I just watched Easy A. It was pretty good, I recommend it if you haven't seen it. No, just so we're clear I'm not here to confess all the people I haven't slept with. This isn't so much a public blog as a personal one. I know it's been quite quiet lately. I have some ideas that I want to work on, but I've got a bit of a mental block. I don't know why. I had a bot of a lull over summer where everything got really quiet, and I sort of faded slightly. It was weirdly static. I thought things would be better now, and it's improving but slowly. I have a job. I signed my first employment contact, which was fun bus also, y'know, mind numbingly terrifying. I like my job.

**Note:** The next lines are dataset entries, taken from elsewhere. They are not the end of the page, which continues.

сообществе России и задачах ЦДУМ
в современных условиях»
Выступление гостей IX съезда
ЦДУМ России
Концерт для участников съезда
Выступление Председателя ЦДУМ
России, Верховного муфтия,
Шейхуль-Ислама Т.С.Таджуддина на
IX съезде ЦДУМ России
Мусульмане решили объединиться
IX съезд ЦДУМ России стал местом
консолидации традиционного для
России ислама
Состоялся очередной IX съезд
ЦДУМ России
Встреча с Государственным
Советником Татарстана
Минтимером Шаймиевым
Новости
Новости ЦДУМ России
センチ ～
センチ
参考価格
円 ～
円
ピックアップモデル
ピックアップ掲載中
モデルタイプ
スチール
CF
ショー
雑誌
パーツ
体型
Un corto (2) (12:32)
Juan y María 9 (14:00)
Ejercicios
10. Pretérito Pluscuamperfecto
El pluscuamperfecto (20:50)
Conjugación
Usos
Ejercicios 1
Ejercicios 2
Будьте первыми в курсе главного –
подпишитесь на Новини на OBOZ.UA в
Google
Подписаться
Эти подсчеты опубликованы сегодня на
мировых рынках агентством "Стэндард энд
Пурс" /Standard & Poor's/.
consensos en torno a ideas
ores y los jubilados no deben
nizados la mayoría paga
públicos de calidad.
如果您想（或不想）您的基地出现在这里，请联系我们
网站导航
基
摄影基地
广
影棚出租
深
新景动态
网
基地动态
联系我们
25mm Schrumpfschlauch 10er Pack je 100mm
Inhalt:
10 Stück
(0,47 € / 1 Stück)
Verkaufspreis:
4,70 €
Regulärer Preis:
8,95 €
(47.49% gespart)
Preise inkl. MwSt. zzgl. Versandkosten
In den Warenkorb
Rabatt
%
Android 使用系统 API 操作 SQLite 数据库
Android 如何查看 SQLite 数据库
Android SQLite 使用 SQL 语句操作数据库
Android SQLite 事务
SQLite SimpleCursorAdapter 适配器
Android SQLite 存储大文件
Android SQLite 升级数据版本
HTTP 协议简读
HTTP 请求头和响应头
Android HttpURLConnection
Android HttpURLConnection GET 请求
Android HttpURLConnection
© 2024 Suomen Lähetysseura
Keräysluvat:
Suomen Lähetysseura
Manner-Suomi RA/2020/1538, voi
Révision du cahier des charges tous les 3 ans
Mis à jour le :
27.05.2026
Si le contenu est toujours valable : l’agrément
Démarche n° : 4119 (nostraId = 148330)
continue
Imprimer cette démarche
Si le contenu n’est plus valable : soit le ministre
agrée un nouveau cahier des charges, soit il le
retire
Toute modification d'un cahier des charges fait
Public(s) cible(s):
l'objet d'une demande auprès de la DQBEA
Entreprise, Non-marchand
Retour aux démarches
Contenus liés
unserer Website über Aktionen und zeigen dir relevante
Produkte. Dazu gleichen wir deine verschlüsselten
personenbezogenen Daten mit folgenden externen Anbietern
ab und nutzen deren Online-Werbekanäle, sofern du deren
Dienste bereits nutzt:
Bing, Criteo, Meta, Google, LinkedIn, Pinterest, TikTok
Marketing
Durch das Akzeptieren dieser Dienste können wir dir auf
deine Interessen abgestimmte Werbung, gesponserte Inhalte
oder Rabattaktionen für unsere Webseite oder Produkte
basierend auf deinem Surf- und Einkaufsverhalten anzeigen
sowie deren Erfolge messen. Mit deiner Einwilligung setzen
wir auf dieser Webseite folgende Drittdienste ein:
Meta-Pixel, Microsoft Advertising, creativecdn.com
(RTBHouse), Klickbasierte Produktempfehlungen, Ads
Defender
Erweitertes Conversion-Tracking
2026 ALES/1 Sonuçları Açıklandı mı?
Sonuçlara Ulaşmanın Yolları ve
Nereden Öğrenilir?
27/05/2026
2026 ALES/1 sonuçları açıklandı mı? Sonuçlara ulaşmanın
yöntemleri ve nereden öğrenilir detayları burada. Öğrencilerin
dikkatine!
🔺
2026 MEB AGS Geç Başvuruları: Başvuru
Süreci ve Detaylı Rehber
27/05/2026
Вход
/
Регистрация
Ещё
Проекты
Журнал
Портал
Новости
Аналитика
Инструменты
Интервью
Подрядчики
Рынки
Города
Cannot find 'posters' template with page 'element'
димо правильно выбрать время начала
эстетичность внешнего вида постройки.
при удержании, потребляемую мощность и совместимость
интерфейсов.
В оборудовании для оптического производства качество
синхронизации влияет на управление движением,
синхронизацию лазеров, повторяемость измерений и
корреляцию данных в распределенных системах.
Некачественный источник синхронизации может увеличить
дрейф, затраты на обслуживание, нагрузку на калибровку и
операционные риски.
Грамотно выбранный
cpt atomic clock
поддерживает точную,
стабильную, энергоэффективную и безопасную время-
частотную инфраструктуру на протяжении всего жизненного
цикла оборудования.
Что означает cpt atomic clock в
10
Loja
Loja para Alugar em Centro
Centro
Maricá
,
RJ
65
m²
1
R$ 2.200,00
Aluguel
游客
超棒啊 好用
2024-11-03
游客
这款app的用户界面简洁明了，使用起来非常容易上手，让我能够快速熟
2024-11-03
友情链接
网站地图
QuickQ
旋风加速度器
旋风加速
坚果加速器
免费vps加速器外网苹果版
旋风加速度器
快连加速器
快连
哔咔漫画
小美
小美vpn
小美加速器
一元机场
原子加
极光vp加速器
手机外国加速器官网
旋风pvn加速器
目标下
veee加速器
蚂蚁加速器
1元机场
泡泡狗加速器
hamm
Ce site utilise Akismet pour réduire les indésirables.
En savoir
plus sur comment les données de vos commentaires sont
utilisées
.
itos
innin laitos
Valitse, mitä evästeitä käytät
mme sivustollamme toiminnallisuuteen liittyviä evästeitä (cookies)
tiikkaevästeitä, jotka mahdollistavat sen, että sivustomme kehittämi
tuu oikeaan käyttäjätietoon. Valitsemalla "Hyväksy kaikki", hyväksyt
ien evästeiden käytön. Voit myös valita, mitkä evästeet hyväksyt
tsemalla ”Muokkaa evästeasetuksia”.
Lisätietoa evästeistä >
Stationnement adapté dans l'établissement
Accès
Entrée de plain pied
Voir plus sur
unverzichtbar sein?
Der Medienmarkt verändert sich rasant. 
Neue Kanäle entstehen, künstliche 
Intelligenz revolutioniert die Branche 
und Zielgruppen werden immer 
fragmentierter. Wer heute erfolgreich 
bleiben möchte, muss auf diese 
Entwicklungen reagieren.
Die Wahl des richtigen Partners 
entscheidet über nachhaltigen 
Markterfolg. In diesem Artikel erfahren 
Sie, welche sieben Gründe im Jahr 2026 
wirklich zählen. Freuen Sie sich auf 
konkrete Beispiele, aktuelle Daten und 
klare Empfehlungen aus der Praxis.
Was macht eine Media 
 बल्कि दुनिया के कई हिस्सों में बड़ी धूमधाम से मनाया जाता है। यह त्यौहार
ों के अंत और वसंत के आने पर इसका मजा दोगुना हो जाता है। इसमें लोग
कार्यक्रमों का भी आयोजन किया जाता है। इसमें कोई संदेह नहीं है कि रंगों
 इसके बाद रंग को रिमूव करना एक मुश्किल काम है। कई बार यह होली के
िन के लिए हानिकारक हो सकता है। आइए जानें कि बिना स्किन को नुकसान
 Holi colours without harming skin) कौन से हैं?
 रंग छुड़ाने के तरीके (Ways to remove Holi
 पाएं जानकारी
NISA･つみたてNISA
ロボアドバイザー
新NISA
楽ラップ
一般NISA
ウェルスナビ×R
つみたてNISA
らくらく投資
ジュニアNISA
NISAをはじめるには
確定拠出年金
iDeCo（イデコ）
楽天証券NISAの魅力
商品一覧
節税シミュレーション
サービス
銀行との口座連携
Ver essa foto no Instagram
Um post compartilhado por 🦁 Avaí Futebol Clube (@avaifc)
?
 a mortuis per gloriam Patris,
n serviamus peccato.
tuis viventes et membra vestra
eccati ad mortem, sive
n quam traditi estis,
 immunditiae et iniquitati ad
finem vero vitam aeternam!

The people are nice and they taught me how to use a coffee machine. A proper one. With fancy buttons and levers and stuff. I feel a little bit like a scientist. I carried a tray of champagne glasses and didn't drop any. I'm still having driving lessons. I'm still awful, but the clutch has stopped making funny noises, and I remember to indicate so I think I'm improving. I'm still doing English lessons, which are still amazing and I may or may not be writing this as an attempt warm up for the last leg of an essay. I spend a lot of time on busses.
I realize that blogging total nonsense from my life is probably really annoying to most people, but it's quite cathartic. Having spent the last three hours reliving the last episode of The Wrong Mans in my pajamas, it's nice to remind myself that I'm not still stuck in the blank phase and I do have stuff to get on with. Quick note to NT - sorry you had to stay in my house during that. It was grim, and I was quietly miserable. I think. I don't really know, every time I'm sad I always assume I'm either PMSy, bored or hungry and have since forgotten what strong emotions really are. I bought some fairy lights for my bed, because I wanted to be a cliche. I rewatched the first series of The Mighty Boosh and remembered what I'd missed. I remembered being being fourteen and dancing with my Dad in a room full of people dressed as Noel Fielding's imagination while Bob Fossil mucked about on stage. It was nice, in an embarrassing, fourteen year old sort of way. Sometimes I forget I was fourteen once, but so does everyone else. Remember you used to be dumb. Remember you're a womble.
Christ I hope no one reads this. Go watch Easy A, I beg of you.
Sorry I talk about TV so much. I have a media A level.